(Saved data entries)
------------------------------------
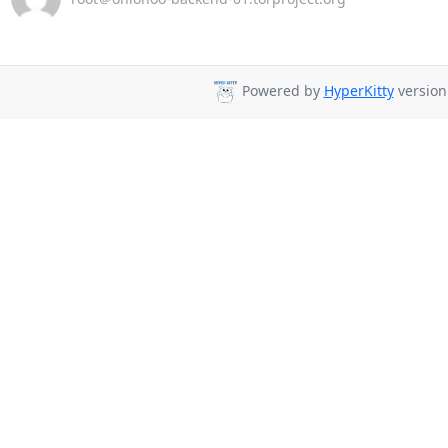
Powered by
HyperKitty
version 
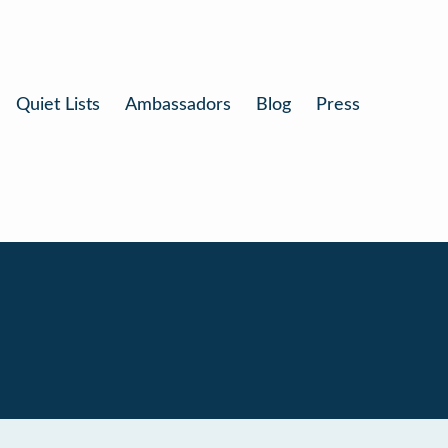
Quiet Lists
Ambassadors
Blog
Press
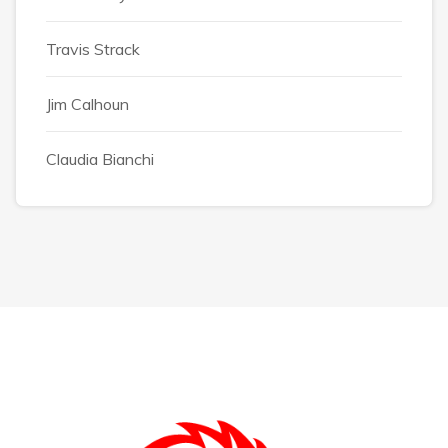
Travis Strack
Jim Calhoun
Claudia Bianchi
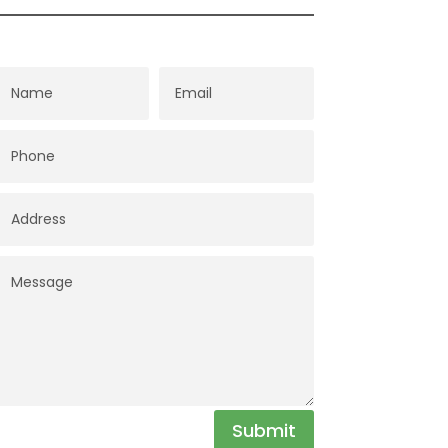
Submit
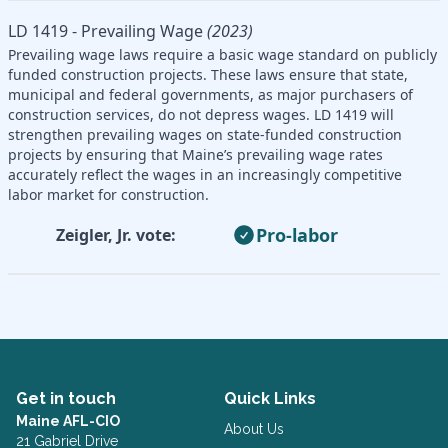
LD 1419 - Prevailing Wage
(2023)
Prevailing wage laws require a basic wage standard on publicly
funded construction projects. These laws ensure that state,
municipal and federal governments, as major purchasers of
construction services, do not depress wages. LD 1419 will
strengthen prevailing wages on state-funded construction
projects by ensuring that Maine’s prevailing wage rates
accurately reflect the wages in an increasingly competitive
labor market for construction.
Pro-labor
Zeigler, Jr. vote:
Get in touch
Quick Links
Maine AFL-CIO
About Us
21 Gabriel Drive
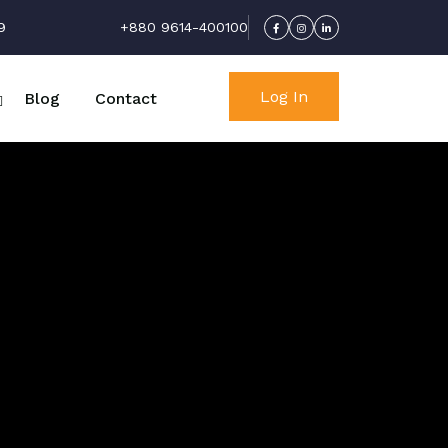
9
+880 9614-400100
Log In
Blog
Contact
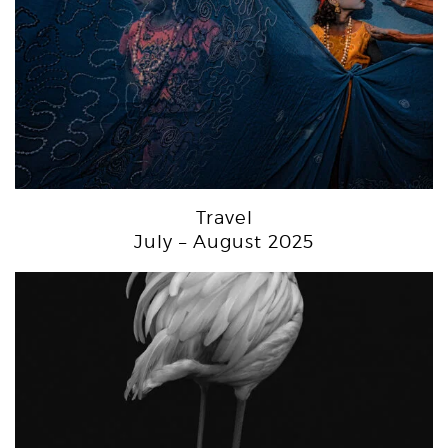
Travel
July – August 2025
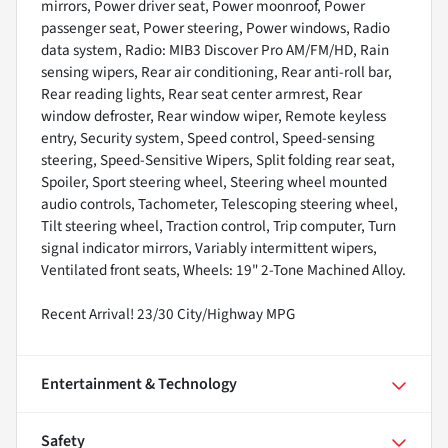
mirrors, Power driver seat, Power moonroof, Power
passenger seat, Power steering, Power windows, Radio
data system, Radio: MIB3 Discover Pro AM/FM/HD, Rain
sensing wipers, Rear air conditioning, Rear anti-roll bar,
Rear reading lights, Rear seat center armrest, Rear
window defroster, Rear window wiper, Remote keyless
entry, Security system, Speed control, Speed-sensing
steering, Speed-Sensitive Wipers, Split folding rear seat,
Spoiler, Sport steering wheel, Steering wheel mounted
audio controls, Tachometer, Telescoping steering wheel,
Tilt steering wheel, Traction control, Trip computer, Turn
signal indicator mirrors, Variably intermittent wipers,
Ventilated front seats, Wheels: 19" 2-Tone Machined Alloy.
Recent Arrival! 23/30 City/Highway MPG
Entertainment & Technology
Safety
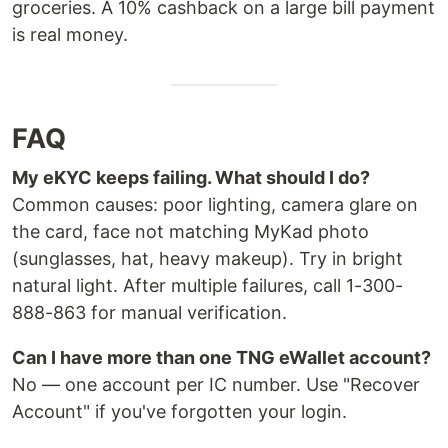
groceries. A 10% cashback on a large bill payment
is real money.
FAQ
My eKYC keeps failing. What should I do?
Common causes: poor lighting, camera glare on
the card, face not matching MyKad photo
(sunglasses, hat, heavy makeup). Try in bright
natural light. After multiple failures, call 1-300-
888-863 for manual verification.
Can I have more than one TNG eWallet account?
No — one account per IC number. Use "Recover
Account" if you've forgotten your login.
------------------------------------
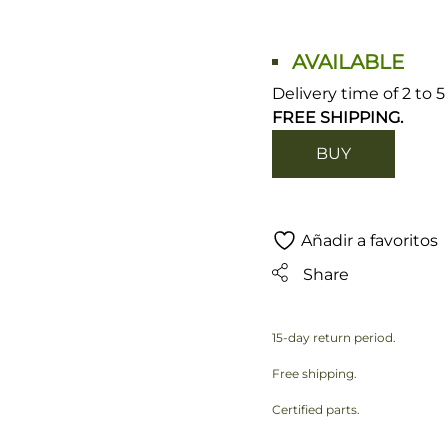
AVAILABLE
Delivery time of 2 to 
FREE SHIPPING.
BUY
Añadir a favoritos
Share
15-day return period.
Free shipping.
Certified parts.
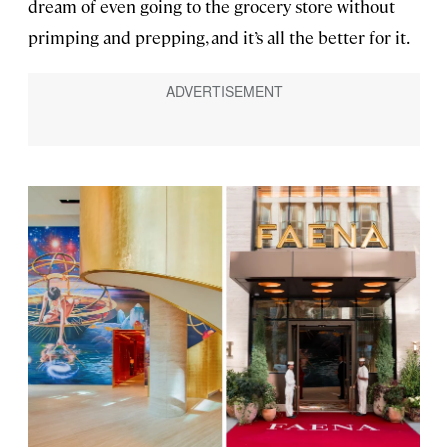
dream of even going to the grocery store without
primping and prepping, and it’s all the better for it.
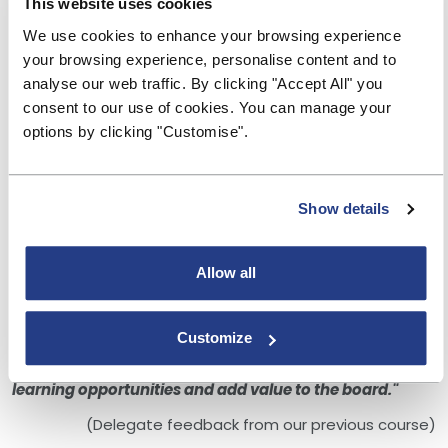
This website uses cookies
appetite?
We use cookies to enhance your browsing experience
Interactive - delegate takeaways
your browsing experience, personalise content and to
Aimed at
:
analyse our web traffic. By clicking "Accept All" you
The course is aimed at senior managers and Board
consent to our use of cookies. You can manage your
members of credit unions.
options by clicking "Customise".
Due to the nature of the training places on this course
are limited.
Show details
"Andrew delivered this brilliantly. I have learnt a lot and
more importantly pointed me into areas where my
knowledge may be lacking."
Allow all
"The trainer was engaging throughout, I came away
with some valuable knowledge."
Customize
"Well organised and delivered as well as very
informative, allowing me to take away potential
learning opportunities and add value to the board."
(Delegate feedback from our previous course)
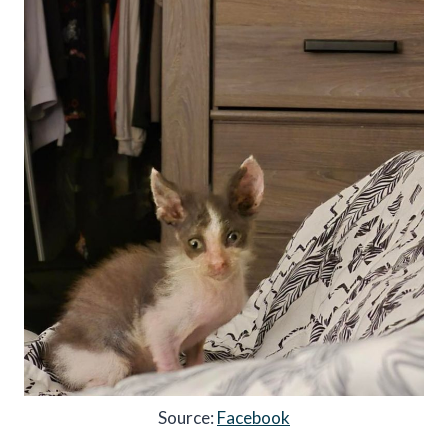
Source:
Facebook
------------------------------------
* Assignment *
Identify the lines of the data that contain the word "have". Copy each of them.

* Written solution *
Can I have more than one TNG eWallet account?
"Andrew delivered this brilliantly. I have learnt a lot and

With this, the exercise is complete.